The documentation shows that the variables CROPDMGEXP and PROPDMGEXP are used to express the values in Thousands, Millions and Billions, so we will create a function that return the complete number based on the expression.
calculateTotalValue <- function(x, y){
multiplier <- 0
if(y == "K"){
multiplier = 1000
}
if(y == "M") {
multiplier = 1000000
}
if(y == "B"){
multiplier = 1000000000
}
as.numeric(x * multiplier)
}
Now, we process the data based on damages
# Filter only events where damages, property or crop, happened
dfEconomy <- select(df, EVTYPE, PROPDMG, PROPDMGEXP, CROPDMG, CROPDMGEXP) %>% filter(PROPDMG > 0 | CROPDMG > 0)
# Creating new variables with the sum of the amounts of damages
dfEconomy <- dfEconomy %>% rowwise() %>%
mutate(
TotalPropValue = calculateTotalValue(PROPDMG, PROPDMGEXP),
TotalCropValue = calculateTotalValue(CROPDMG, CROPDMGEXP),
TotalValue = TotalPropValue + TotalCropValue
)
# Agreggating the data by Event Type, sum the total of them and grab the 10 most costly events
dfTopDamageEconomy <- dfEconomy %>% group_by(EVTYPE) %>% summarise(Total = round((sum(TotalValue)/1000000))) %>% arrange(desc(Total)) %>% top_n(10)
## Warning: Grouping rowwise data frame strips rowwise nature
## Selecting by Total
# Order the events for plotting
dfTopDamageEconomy <- transform(dfTopDamageEconomy, EVTYPE = reorder(EVTYPE, Total))

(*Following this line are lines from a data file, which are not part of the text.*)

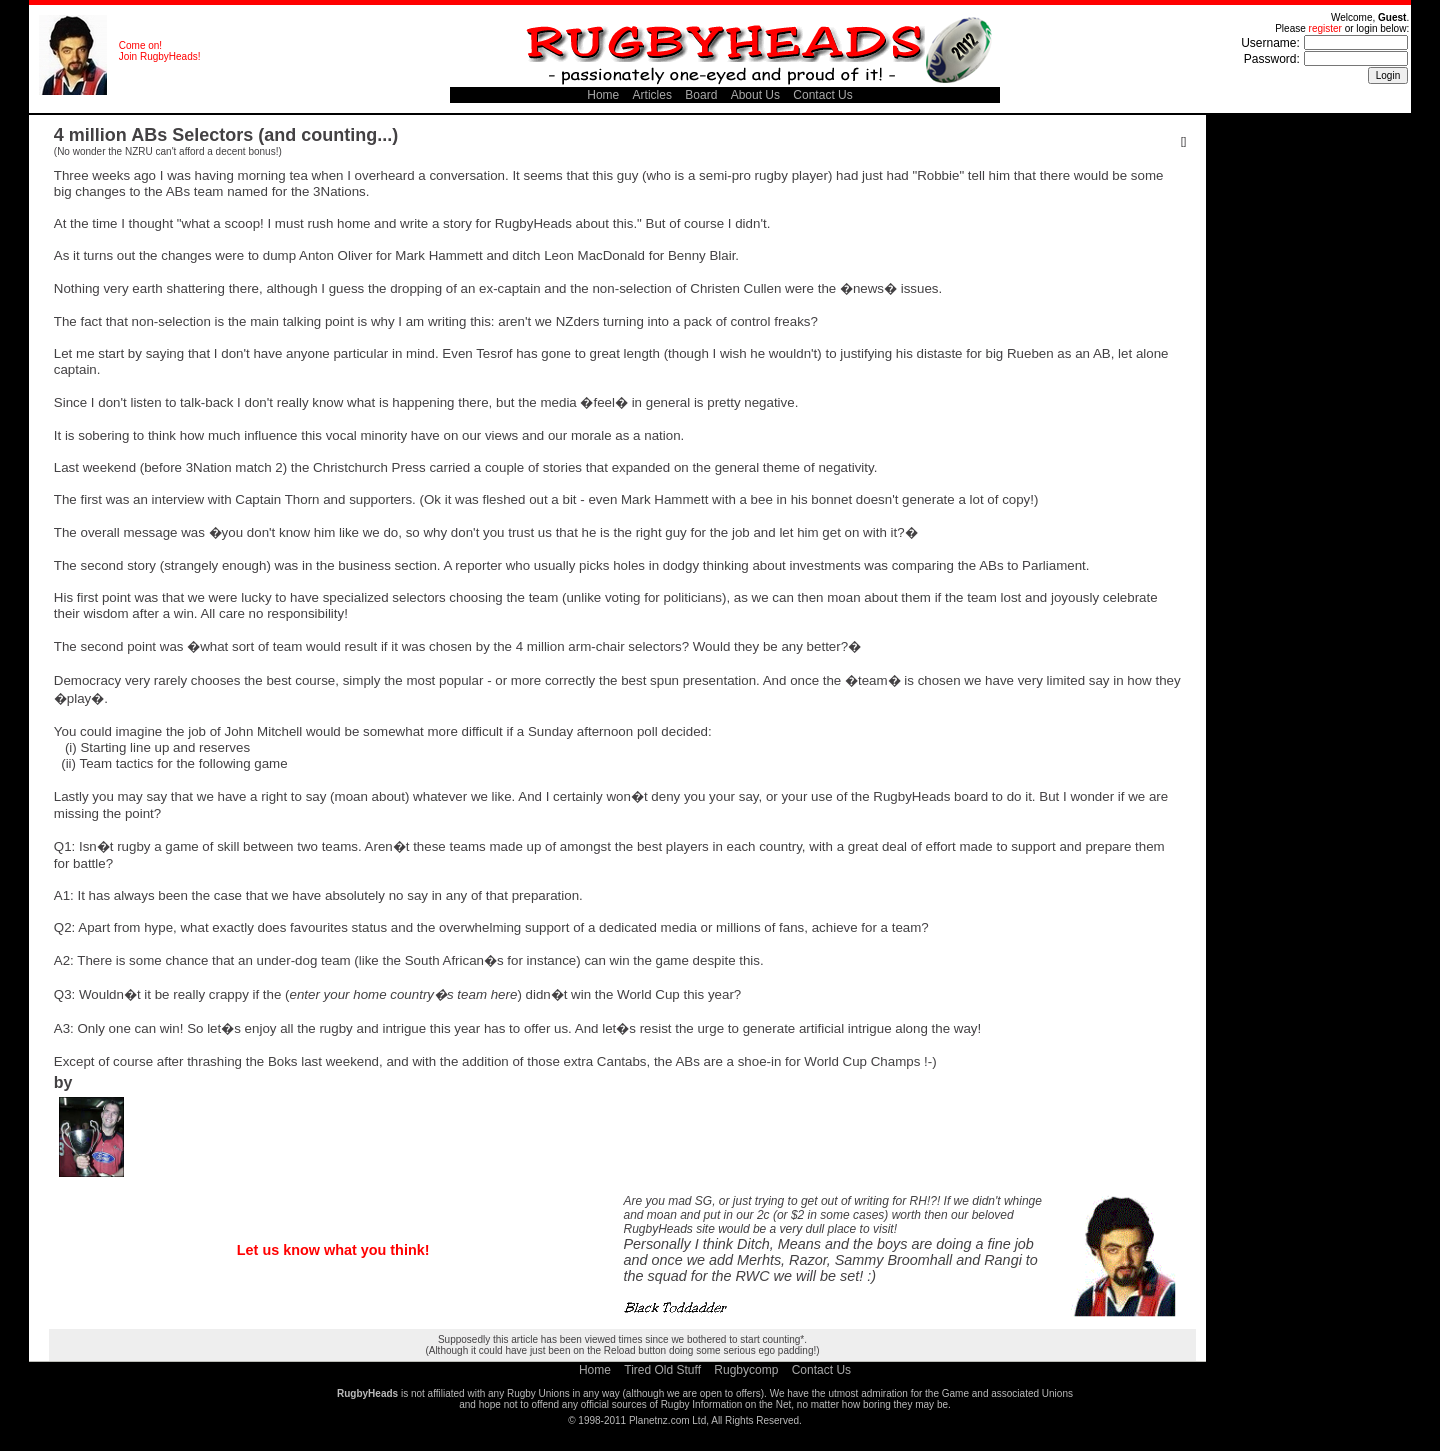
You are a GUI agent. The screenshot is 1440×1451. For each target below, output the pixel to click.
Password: (1272, 59)
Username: (1270, 43)
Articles (652, 95)
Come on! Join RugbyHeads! (160, 51)
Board (701, 95)
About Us (755, 95)
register (1325, 28)
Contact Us (822, 95)
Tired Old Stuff (662, 1370)
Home (603, 95)
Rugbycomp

Now that the data is processed we will create a plot to show the top 10 events that have the greatest economic consequences based on damage cost. The plot will be showed in the results section
economyPlot <- ggplot(dfTopDamageEconomy) +
geom_bar(aes(x = EVTYPE, y = Total, fill = Total), stat="identity") +
coord_flip() +
theme(axis.text.y = element_text(size=rel(0.8))) +
ggtitle("Events with greatest economic consequences") +
theme(plot.title = element_text(lineheight=.8, face="bold")) +
ylab("Total Damage Amount (in millions)") +
xlab("Event Type")
Now that our data are processed, we will plot the results to answer the questions of this analysis.
print(healthPlot)
Based on the plot, we can conclude that TORNADO is the most harmful event to population health, followed by EXCESSIVE HEAT and FLOOD.
print(economyPlot)
Based on the plot, we can conclude that FLOOD has the greatest economic consequence, followed by HURRICANE/TYPHOON and STORM SURGE.